Saturday, November 17, 2012

Writing has not been something I've made time for lately. My world spins quickly, and it seems that in taking the moments to be there, presently, with all that happens leaves little time for reflection. As the days darken, however, I am seeking to carve that time. I do appreciate being able to document this life as I live it.


A few nights ago, I dreamt of Samantha. She was a woman as if from a dream, who came to me after the birth of Charlotte, probably not more than a week after Charlotte came and went. Our hospital had, then, a wonderful program where one was provided with twenty hours of post-partum home doula care after discharge. I had elected this option before the birth, and was gently informed by my nurse that while I was sadly not going to have a baby to bring home, I was still entitled to my doula. She told me there was one they had in mind, a gentle, quiet woman who was a massage therapist and had once before worked with a family in Oregon whose baby had died. I signed the paper. A few days later, Sam called.
When she first came, all I wanted to hear about was Benjamin. He was the baby before, the other one who had died. I wanted to know about this other mother who had walked in my shoes. I needed some connection, even if it was a second-hand, trans-continental connection through a kind, sweet-faced doula named Sam. She held my hand. She hugged me for a long, long time. She told me the story of Benjamin, and then she listened to me.
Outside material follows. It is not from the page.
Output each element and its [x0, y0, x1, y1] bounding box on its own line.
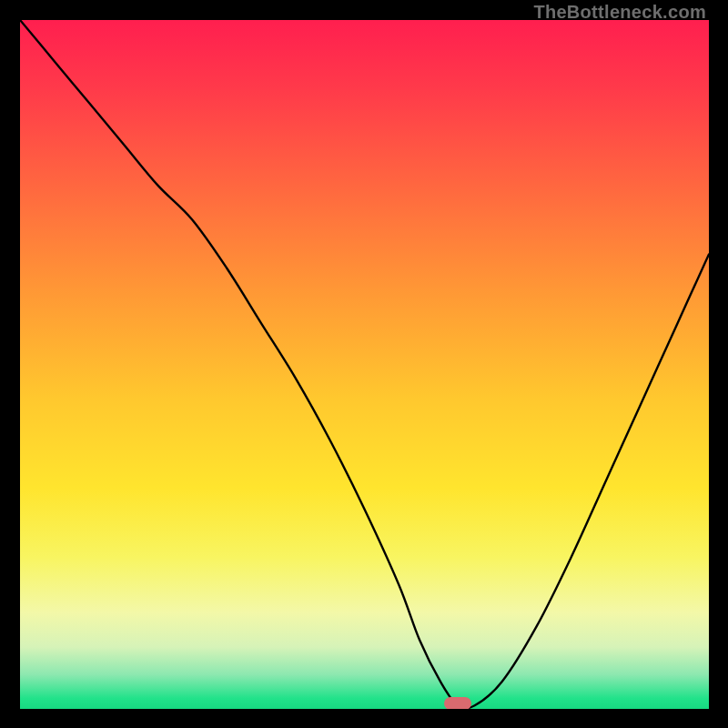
bottleneck-curve: [20, 20, 709, 709]
plot-area: [20, 20, 709, 709]
optimal-point-marker: [444, 697, 471, 709]
chart-stage: TheBottleneck.com: [0, 0, 728, 728]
For five, four hour sessions, she rubbed the pain in my body, kneading the sad, bitter energy through my being, and heard me pour out my soul, my very life. She started on the other couch, her feet tucked up beneath her, her face earnest. She was thirty, four years older than I was. She cried a little. By the end, she was on the couch with me, holding me on her shoulder, stroking my hair. She held me like we had always known each other.
Sam told me that she thought Charlotte had chosen me as a mother, because she knew that I would be able to keep her, even when she couldn't stay. Those words were my life raft for some time.
Sam knew me at a time when I don't remember myself. But I do remember her, and how she held me when my body was about to break into a thousand pieces on the floor, held me with warm, strong arms, and spoke to me softly with a voice like hushed wind.
She told me that her favorite tree was a hazel tree. I had never seen one. She described it to me. Ten days ago, I was making a ropes course with Liam and came across a gangly tree, blooming yellow in early November. A hazel tree, right there in my own front yard. I wanted to call her, to run into her warm arms. To cry again.
And so she came to me in a dream. I saw her, across a lawn, and did run into her arms, and felt her strength as she hugged me close. I was so full of intense joy for having found her, yet when I felt her envelop me with her warmth I was returned to the saddest place I've ever been and I began to cry. Not just weep, or tear up with joy, but cry the mother's cry, the cry of the mother who has lost what she loves most. But I was safe.
I miss that Samantha, and this dream is my call to find her. Off I go.